MambaBack: Bridging Local Features and Global Contexts in Whole Slide Image Analysis
In the realm of computational pathology, Whole Slide Image (WSI) analysis has emerged as a crucial technique for cancer diagnosis. This methodology integrates various morphological and architectural cues across different magnifications, enabling pathologists to make more informed decisions. A significant framework in this domain is Multiple Instance Learning (MIL), which has been widely adopted for WSI analysis due to its effectiveness. Recently, a new architecture known as Mamba has risen to prominence as a backbone for MIL, surpassing the capabilities of traditional Transformers. This advancement is primarily attributed to Mamba’s efficiency and its ability to model global contexts, inspired by techniques from Natural Language Processing (NLP).
Despite its advantages, Mamba-based MIL approaches encounter several critical challenges that hinder their performance:
- Disruption of 2D Spatial Locality: The process of flattening 2D image sequences into 1D disrupts the essential spatial locality that is vital for accurate analysis.
- Sub-optimal Local Cellular Structure Modeling: Existing methods struggle to effectively capture the fine-grained local cellular structures, which are imperative for precise diagnosis.
- High Memory Peaks During Inference: Resource-constrained edge devices often face challenges due to high memory usage peaks during the inference phase.

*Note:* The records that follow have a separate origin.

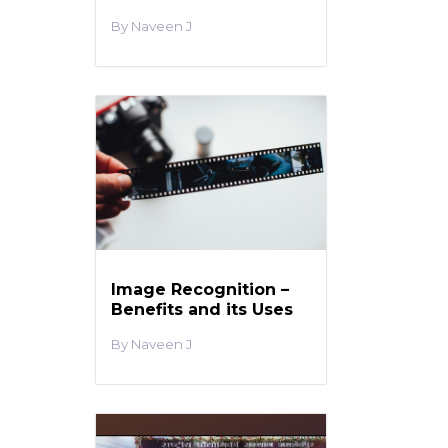
Naveen J
Image Recognition –
Benefits and its Uses
Naveen J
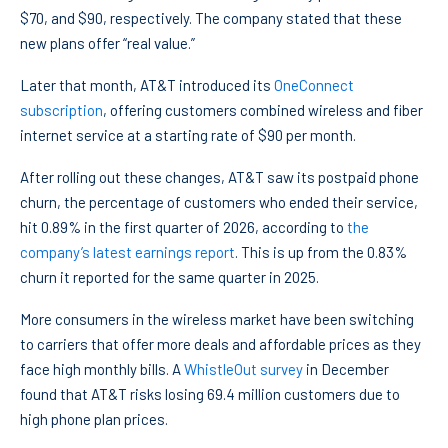
$70, and $90, respectively. The company stated that these
new plans offer “real value.”
Later that month, AT&T introduced its
OneConnect
subscription
, offering customers combined wireless and fiber
internet service at a starting rate of $90 per month.
After rolling out these changes, AT&T saw its postpaid phone
churn, the percentage of customers who ended their service,
hit 0.89% in the first quarter of 2026, according to
the
company’s latest earnings report
. This is up from the 0.83%
churn it reported for the same quarter in 2025.
More consumers in the wireless market have been switching
to carriers that offer more deals and affordable prices as they
face high monthly bills. A
WhistleOut survey
in December
found that AT&T risks losing 69.4 million customers due to
high phone plan prices.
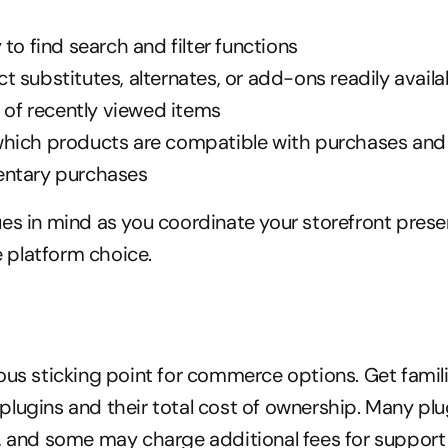
 to find search and filter functions
 substitutes, alternates, or add-ons readily availa
s of recently viewed items
hich products are compatible with purchases and 
entary purchases
es in mind as you coordinate your storefront presen
platform choice.
ous sticking point for commerce options. Get famili
lugins and their total cost of ownership. Many plu
, and some may charge additional fees for support 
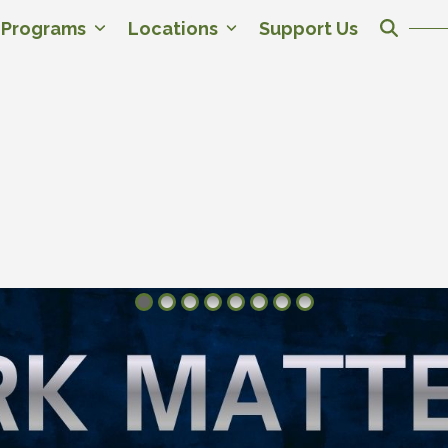
c Programs
Locations
Support Us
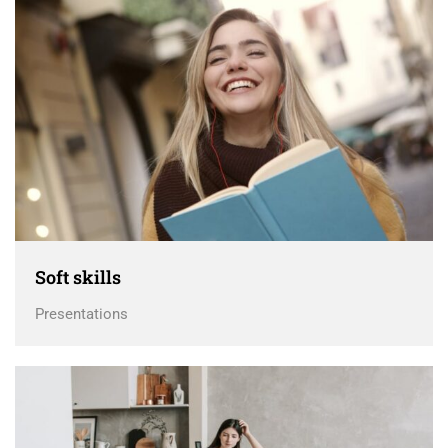
Soft skills
Presentations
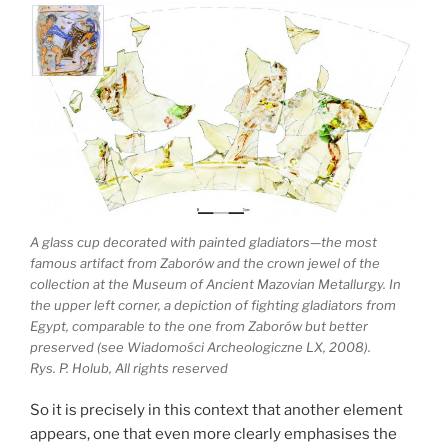
A glass cup decorated with painted gladiators—the most
famous artifact from Zaborów and the crown jewel of the
collection at the Museum of Ancient Mazovian Metallurgy. In
the upper left corner, a depiction of fighting gladiators from
Egypt, comparable to the one from Zaborów but better
preserved (see Wiadomości Archeologiczne LX, 2008).
Rys. P. Holub, All rights reserved
So it is precisely in this context that another element
appears, one that even more clearly emphasises the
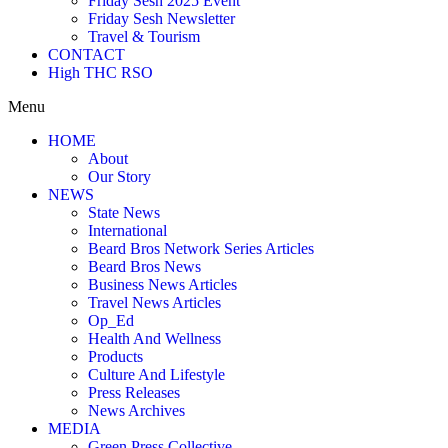
Friday Sesh 2025 Event
Friday Sesh Newsletter
Travel & Tourism
CONTACT
High THC RSO
Menu
HOME
About
Our Story
NEWS
State News
International
Beard Bros Network Series Articles
Beard Bros News
Business News Articles
Travel News Articles
Op_Ed
Health And Wellness
Products
Culture And Lifestyle
Press Releases
News Archives
MEDIA
Green Press Collective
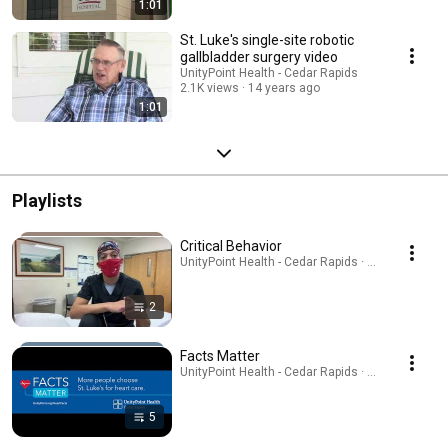
1:01
St. Luke's single-site robotic
gallbladder surgery video
UnityPoint Health - Cedar Rapids
2.1K views
14 years ago
1:01
Playlists
Critical Behavior
UnityPoint Health - Cedar Rapids · Playlist
2
Facts Matter
UnityPoint Health - Cedar Rapids · Playlist
5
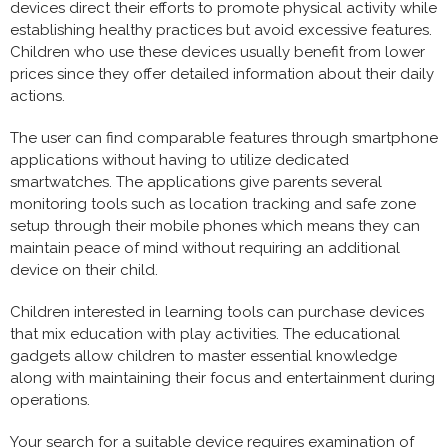
devices direct their efforts to promote physical activity while
establishing healthy practices but avoid excessive features.
Children who use these devices usually benefit from lower
prices since they offer detailed information about their daily
actions.
The user can find comparable features through smartphone
applications without having to utilize dedicated
smartwatches. The applications give parents several
monitoring tools such as location tracking and safe zone
setup through their mobile phones which means they can
maintain peace of mind without requiring an additional
device on their child.
Children interested in learning tools can purchase devices
that mix education with play activities. The educational
gadgets allow children to master essential knowledge
along with maintaining their focus and entertainment during
operations.
Your search for a suitable device requires examination of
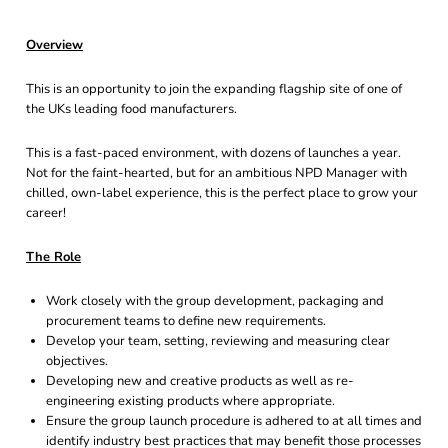
Overview
This is an opportunity to join the expanding flagship site of one of
the UKs leading food manufacturers.
This is a fast-paced environment, with dozens of launches a year.
Not for the faint-hearted, but for an ambitious NPD Manager with
chilled, own-label experience, this is the perfect place to grow your
career!
The Role
Work closely with the group development, packaging and
procurement teams to define new requirements.
Develop your team, setting, reviewing and measuring clear
objectives.
Developing new and creative products as well as re-
engineering existing products where appropriate.
Ensure the group launch procedure is adhered to at all times and
identify industry best practices that may benefit those processes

Recent studies, such as MambaOut, have indicated that the Spatial Similarity Module (SSM) within Mamba is redundant for local feature extraction, where Gated Convolutional Neural Networks (CNNs) have proven sufficient. Acknowledging the need for WSI analysis to balance the extraction of fine-grained local features, similar to traditional natural images, and global context modeling akin to NLP, we introduce MambaBack. This novel hybrid architecture seeks to integrate the strengths of both Mamba and MambaOut.
The MambaBack architecture incorporates several innovative strategies:
- Hilbert Sampling Strategy: This technique is employed to maintain the 2D spatial locality of tiles while converting them into 1D sequences, significantly enhancing the model’s spatial perception.
- Hierarchical Structure: MambaBack features a hierarchical design that includes a 1D Gated CNN block derived from MambaOut, which is responsible for capturing local cellular features, alongside a BiMamba2 block that aggregates global context, thereby promoting a multi-scale representation.
- Asymmetric Chunking Design: This design enables parallel processing during the training phase and chunking-streaming accumulation during inference, effectively minimizing peak memory usage and making the architecture more suitable for deployment on resource-constrained devices.
Experimental evaluations conducted on five different datasets demonstrate that MambaBack significantly outperforms seven state-of-the-art methods in WSI analysis. The source code and datasets are publicly available, fostering further research and development in this crucial area of computational pathology.